Ad essere sotto processo è un gruppo musicale, Grup Yorum nato nel 1985, accusato di terrorismo dallo stato turco per aver scritto e cantato canzoni in favore della resistenza al regime di Erdogan. I concerti in Turchia sono proibiti da due anni, io sono stato nel 2014 per la prima volta ad un loro concerto gratuito, dove c’erano un milione e mezzo di persone. Hanno addirittura aperto una scuola di musica dedicata a Berkin Elvan, un ragazzino di 14 anni ucciso dalla polizia turca durante la manifestazione nel 2013 al Gezi Park. Al processo sono andato come osservatore per dire che ci siamo noi dall’esterno, «vi stiamo guardando» e il processo deve andare secondo determinate regole.
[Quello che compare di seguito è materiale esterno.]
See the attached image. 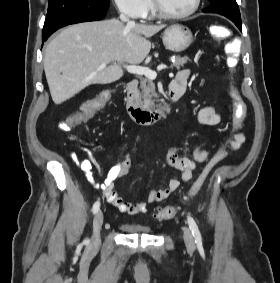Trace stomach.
<instances>
[{"instance_id": "obj_1", "label": "stomach", "mask_w": 280, "mask_h": 283, "mask_svg": "<svg viewBox=\"0 0 280 283\" xmlns=\"http://www.w3.org/2000/svg\"><path fill=\"white\" fill-rule=\"evenodd\" d=\"M162 40L166 49L178 53L192 44L193 35L186 26L173 24L165 29Z\"/></svg>"}]
</instances>
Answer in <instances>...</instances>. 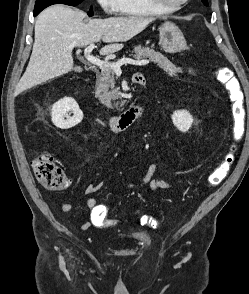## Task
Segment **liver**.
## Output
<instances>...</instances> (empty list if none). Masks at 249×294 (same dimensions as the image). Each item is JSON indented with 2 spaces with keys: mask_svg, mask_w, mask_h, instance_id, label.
<instances>
[{
  "mask_svg": "<svg viewBox=\"0 0 249 294\" xmlns=\"http://www.w3.org/2000/svg\"><path fill=\"white\" fill-rule=\"evenodd\" d=\"M85 17L84 12L64 5L50 6L38 15L32 54L17 84V95L70 72L73 69V48L102 39L109 44L100 50V54H112L152 22L149 18L131 16L91 19L84 23Z\"/></svg>",
  "mask_w": 249,
  "mask_h": 294,
  "instance_id": "liver-1",
  "label": "liver"
}]
</instances>
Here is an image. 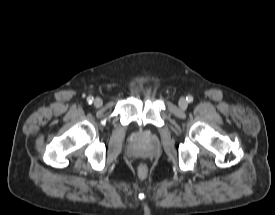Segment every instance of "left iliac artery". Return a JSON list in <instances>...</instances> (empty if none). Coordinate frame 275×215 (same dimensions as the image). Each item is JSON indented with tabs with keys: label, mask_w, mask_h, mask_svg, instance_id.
I'll return each instance as SVG.
<instances>
[{
	"label": "left iliac artery",
	"mask_w": 275,
	"mask_h": 215,
	"mask_svg": "<svg viewBox=\"0 0 275 215\" xmlns=\"http://www.w3.org/2000/svg\"><path fill=\"white\" fill-rule=\"evenodd\" d=\"M186 100L190 103L193 101V97L189 95L186 97Z\"/></svg>",
	"instance_id": "left-iliac-artery-1"
}]
</instances>
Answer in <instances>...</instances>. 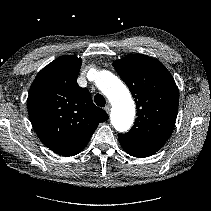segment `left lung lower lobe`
Segmentation results:
<instances>
[{"instance_id":"0a47b994","label":"left lung lower lobe","mask_w":211,"mask_h":211,"mask_svg":"<svg viewBox=\"0 0 211 211\" xmlns=\"http://www.w3.org/2000/svg\"><path fill=\"white\" fill-rule=\"evenodd\" d=\"M121 147L134 157L144 158L160 150L166 142L142 141L118 135Z\"/></svg>"}]
</instances>
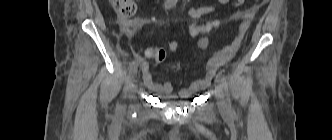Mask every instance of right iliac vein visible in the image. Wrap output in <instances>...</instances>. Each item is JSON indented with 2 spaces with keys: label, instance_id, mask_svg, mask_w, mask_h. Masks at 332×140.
Here are the masks:
<instances>
[{
  "label": "right iliac vein",
  "instance_id": "1",
  "mask_svg": "<svg viewBox=\"0 0 332 140\" xmlns=\"http://www.w3.org/2000/svg\"><path fill=\"white\" fill-rule=\"evenodd\" d=\"M136 73H137V67H134L131 70L128 81H127V87H126L127 92H130L133 88V82L132 81H133V78L135 77Z\"/></svg>",
  "mask_w": 332,
  "mask_h": 140
}]
</instances>
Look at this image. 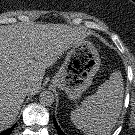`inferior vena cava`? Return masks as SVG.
Wrapping results in <instances>:
<instances>
[{"label":"inferior vena cava","instance_id":"obj_1","mask_svg":"<svg viewBox=\"0 0 135 135\" xmlns=\"http://www.w3.org/2000/svg\"><path fill=\"white\" fill-rule=\"evenodd\" d=\"M25 91L30 92V91H31V86L28 85V86L25 88Z\"/></svg>","mask_w":135,"mask_h":135}]
</instances>
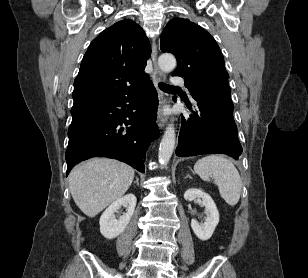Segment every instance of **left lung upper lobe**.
<instances>
[{
	"instance_id": "5c2ea615",
	"label": "left lung upper lobe",
	"mask_w": 308,
	"mask_h": 278,
	"mask_svg": "<svg viewBox=\"0 0 308 278\" xmlns=\"http://www.w3.org/2000/svg\"><path fill=\"white\" fill-rule=\"evenodd\" d=\"M160 48L176 57L178 66L173 76L183 77L190 93L229 79L224 57L214 38L188 19L174 18L168 22L161 35Z\"/></svg>"
}]
</instances>
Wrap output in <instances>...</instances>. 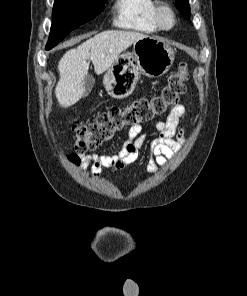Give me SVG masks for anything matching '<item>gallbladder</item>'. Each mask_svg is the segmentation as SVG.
Instances as JSON below:
<instances>
[{"mask_svg":"<svg viewBox=\"0 0 247 296\" xmlns=\"http://www.w3.org/2000/svg\"><path fill=\"white\" fill-rule=\"evenodd\" d=\"M93 83H94L93 77L90 75H86L85 82H84L85 90L83 93V97L88 96V94L91 92Z\"/></svg>","mask_w":247,"mask_h":296,"instance_id":"bac80fb5","label":"gallbladder"}]
</instances>
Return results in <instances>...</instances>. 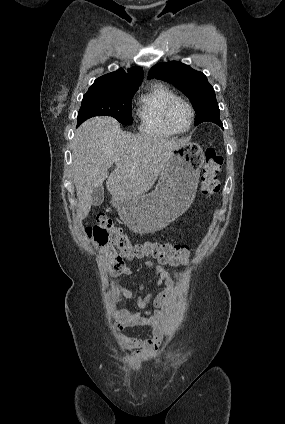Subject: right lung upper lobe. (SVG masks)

Sappiamo che ti hanno arrestato, hai avuto paura?
Ti rispondo con le parole di un avvocato in carcere da due anni: «Voi pensate che noi non abbiamo paura, noi abbiamo paura e non la nascondiamo, ma continueremo a resistere. La paura è un sentimento umano, che va confessato, però mai diventarne schiavi». Il mio arresto mi è sembrato un’operazione stile Hollywood, con agenti speciali, elicotteri. Eravamo io, un amico più anziano, due ragazzini di un gruppo musicale e ci trovavamo al centro culturale chiamato Idil. Sono entrati incappucciati, con fucili puntati, ma è stata solo un’operazione d’immagine.
Come sono le prigioni in Turchia e come hai vissuto quei giorni?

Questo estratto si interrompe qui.